Cardinal John Henry Newman, whose early-19th-century writings shaped the idea of a liberal education, famously captured these qualities in his description of the product of such an education:

He is never mean or little in his disputes, never takes unfair advantage, never mistakes personalities or sharp sayings for arguments, or insinuates evil which he dare not say out loud. He has too much good sense to be affronted at insults, he is too well employed to remember injury … He is patient, forbearing, and resigned, on philosophical principles; he submits to pain because it is inevitable, to bereavement, because it is irreparable, and to death, because it is his destiny. He may be right or wrong in his opinion, but he is too clear-headed to be unjust … He knows the weakness of human reason as well as its strength, its province and its limits.

These qualities will, no doubt, seem otherworldly to many. They are not the stuff of which a vigorous political party will be built; they are easily mocked and impossible to tweet. They are more the stuff of statesmanship than politics. They will satisfy neither of our political parties, and certainly none of their bigoted partisans. They will not, at least in the short run, capture the imagination of the American people. They are probably not the winning creed of a political movement that can capture the presidency in 2028, or secure majorities in the House or Senate.

[Caitlin Flanagan: The Democrats’ billionaire mistake]

But principled liberals of the modern American type can exercise influence if they are patient, willing to argue, and, above all, if they do not give up.

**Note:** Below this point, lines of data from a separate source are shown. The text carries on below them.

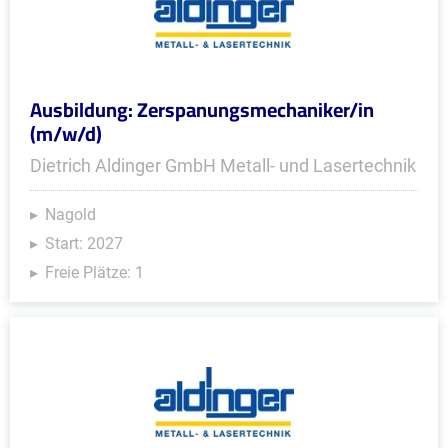
Ausbildung: Zerspanungsmechaniker/in
(m/w/d)
Dietrich Aldinger GmbH Metall- und Lasertechnik
Nagold
Start: 2027
Freie Plätze: 1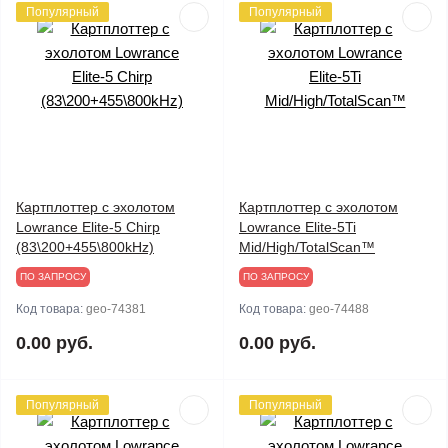
Популярный
Популярный
Картплоттер с эхолотом
Картплоттер с эхолотом
Lowrance Elite-5 Chirp
Lowrance Elite-5Ti
(83\200+455\800kHz)
Mid/High/TotalScan™
ПО ЗАПРОСУ
ПО ЗАПРОСУ
Код товара:
geo-74381
Код товара:
geo-74488
0.00 руб.
0.00 руб.
Популярный
Популярный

We can write and speak, attempt to persuade, and engage. Our influence, to the extent that we have it, will be felt in the long term and indirectly. It may be felt most, and is most urgently needed, in the field of education, beginning in the early years when young people acquire the instincts and historical knowledge that can make them thoughtful citizens. It is a long-term project, but that is nothing new: The struggle to eliminate formal discrimination on the basis of race and religion in public life took a very long time as well.

True liberals are short-term pessimists, because they understand the dark side of human nature, but long-run optimists about human potential, which is why they believe in freedom. At this troubled moment, we should neither run from the public square nor chant jeremiads while shaking our fists at the heavens. We need to be the anti-hysterics, the unflappable skeptics, the persistent advocates for the best of the old values and practices in new conditions. We need to persistently make our case.

Nor is this a matter of argument only. We need to be the ones who not only articulate but embody certain standards of behavior and thought. We may need the courage that the first editor of this magazine described as the willingness to “dare to be, in the right with two or three.” For sure, we should follow the motto that he coined for The Atlantic and be “of no party or clique.” If that means journeying in a political wilderness for a while, well, there are precedents for that. Besides, those who travel with us will be good company—and may be considerably more numerous than we now think.